Another sign that this story isn't going away anytime soon is that Congress is starting to rev up over this issue. Instead of informing some members of Congress after the fact about its domestic surveillance program, the White House could have gone to the Republican-dominated Hill in the wake of the terror attacks of 2001 and sought an expansion of the FISA to include domestic eavesdropping. I mean, why not?
Congress passed the USA Patriot Act in the fall of 2001 in a matter of hours without really knowing precisely what was in it or even pretending to deliberate over the most important single piece of law enforcement legislation in a generation. Having been blown off by the White House, it's no shock to me that Congress now wants its pound of flesh.
There is only one noble path now for the president to take.

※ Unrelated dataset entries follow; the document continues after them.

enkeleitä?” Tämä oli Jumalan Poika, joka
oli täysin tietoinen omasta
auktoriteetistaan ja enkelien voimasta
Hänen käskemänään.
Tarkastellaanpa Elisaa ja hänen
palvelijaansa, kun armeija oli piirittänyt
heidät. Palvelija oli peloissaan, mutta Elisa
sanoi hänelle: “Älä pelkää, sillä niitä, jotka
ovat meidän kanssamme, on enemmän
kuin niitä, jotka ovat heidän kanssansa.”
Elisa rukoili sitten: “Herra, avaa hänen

He should immediately order the executive branch itself to go into federal court seeking a declaratory ruling on the constitutionality of his domestic surveillance program. If the White House is as confident about the legitimacy of the program as it claims there should be no fear that the federal courts, including the United States Supreme Court, ultimately will find that a president's war powers under the Constitution include the power to spy on his own citizens without a warrant despite the Fourth Amendment's prohibition against the practice. A ruling in favor of the White House would immediately stymie any legislative effort to limit the president's power.

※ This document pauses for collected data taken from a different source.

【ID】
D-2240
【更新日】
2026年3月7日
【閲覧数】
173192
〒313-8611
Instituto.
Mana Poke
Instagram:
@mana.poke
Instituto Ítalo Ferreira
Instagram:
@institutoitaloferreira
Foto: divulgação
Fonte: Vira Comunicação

And it would protect future presidents from having to fight this fight.
On the other hand, if the federal courts were to rule that the president's war powers are limited in the context of domestic surveillance there will be no need for Congressional action; no need for the racy investigations that so many people now are talking about on Capitol Hill.
If the United States Supreme Court says the president cannot order domestic eavesdropping without a warrant he will have to stop the practice and acknowledge that even in this time of terror his powers over American citizens are limited. The issue would be resolved for future presidents but still would allow Congress to fiddle around a bit with FISA to try to get the president more (and lawful) surveillance powers.
This issue may have enormous political overtones but at its core it's a legal issue -- whether or not the law allows what the president says it does. It's notable to me that the White House's tribunes on this issue, people like U.S. Attorney General Alberto Gonzalez, talk only about the "legal position" they are taking on the issue of secret domestic spying; it's a tacit acknowledgment by the very people asserting this broad presidential power that the law does not at this moment expressly recognize such a power.
I don't expect the White House to take my advice (I never do, incidentally) because even to ask for a declaratory judgment from the courts on this issue would be to acknowledge that the president's war powers can be limited by the judicial branch. And that's a position that this Administration has consistently refused to endorse.
Eighteen months ago, remember, the Supreme Court told the White House that it does not have a "blank check" to conduct its legal war on terrorism. It's time again for another showdown between the branches -- and another opportunity for some legal clarity about which constitutional rules ought to apply in this time of terror.